Just throwing out a curious question, whats with the multiples of 12?
Paganini wrote 24 caprices
Chopin wrote 24 preludes and 12+12 etudes
Schumann wrote 12 Symphonic Etudes
Liszt wrote 12 transcendental etudes
Debussy wrote 12+12 preludes and 12 etudes
Scriabin wrote a group of 12 etudes and a group of 24 preludes
In each book of Bach's Well-tempered Clavier, theres 24 preludes and fugues


----------



## Huilunsoittaja (Apr 6, 2010)

You want to know why all those sets of Preludes, Etudes, etc. are either 12 or 24? It's because they are composed so that every key (major and/or minor) is played. There are 12 notes in the full octave.


----------



## teccomin (Mar 21, 2008)

Makes jolly sense  thanks.


----------



## jurianbai (Nov 23, 2008)

don't forget Pierre Rode's 24 Caprices for solo violin.
I think Paganini's caprices had key repeated, so not entirely got A to G keys.


----------



## starry (Jun 2, 2009)

OR are things multiples of 6 or even of 3?


----------



## GraemeG (Jun 30, 2009)

A lot of Vivaldi's published works were in sets of 12 concerti: op3, op6, op12...


----------



## Aramis (Mar 1, 2009)

I see you have no clue... let me enlighten you... these numbers... tell us... when... the... world... s....h....a...l....l......e....n.................................................................................................
..................................................................................................................................
......................................................................... D!


----------



## Boccherini (Mar 29, 2010)

teccomin said:


> Just throwing out a curious question, whats with the multiples of 12?

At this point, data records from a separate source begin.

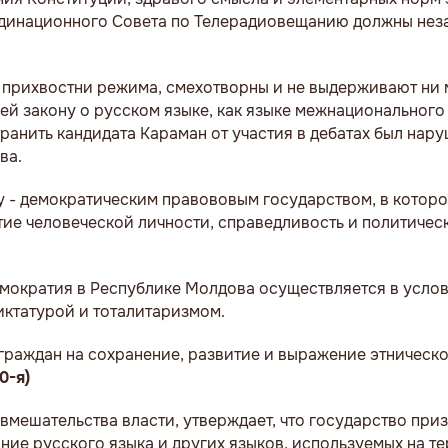
рдинационного Совета по Телерадиовещанию должны нез
 прихвостни режима, смехотворны и не выдерживают ни
ей закону о русском языке, как языке межнационального 
странить кандидата Караман от участия в дебатах был нар
ва.
 - демократическим правововым государством, в котор
итие человеческой личности, справедливость и политиче
.
емократия в Республике Молдова осуществляется в усло
иктатурой и тоталитаризмом.
граждан на сохранение, развитие и выражение этническо
0-я)
вмешательства власти, утверждает, что государство приз
ние русского языка и других языков, используемых на т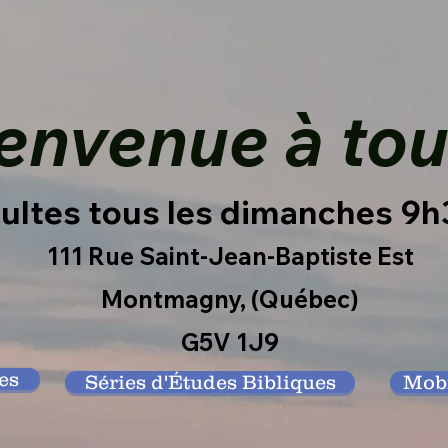
envenue à tou
ultes tous les dimanches 9
111 Rue Saint-Jean-B
aptiste Est
Montmagny, (Québec)
G5V 1J9
es
Séries d'Études Bibliques
Mobi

Why this is necessary/essential?


----------



## HarpsichordConcerto (Jan 1, 2010)

Probably historic/traditional from a publisher's perspective. Vivaldi and Corelli had their opus numbers containing works in sets of twelve. The Corelli Opus 6 set of 12 concerti grossi reached "classic" status in the Baroque - precisely the very reason that Handel and his publisher wanted to do so, thus came about the greatest set of 12 concerti grossi ever, by Handel (also opus 6).


----------



## Jigsawwizard (May 16, 2010)

Boccherini, when is being an idiot essential? Teccomin asked a perfectly reasonable question and if you believe it's so unimportant, just don't leave a comment.


----------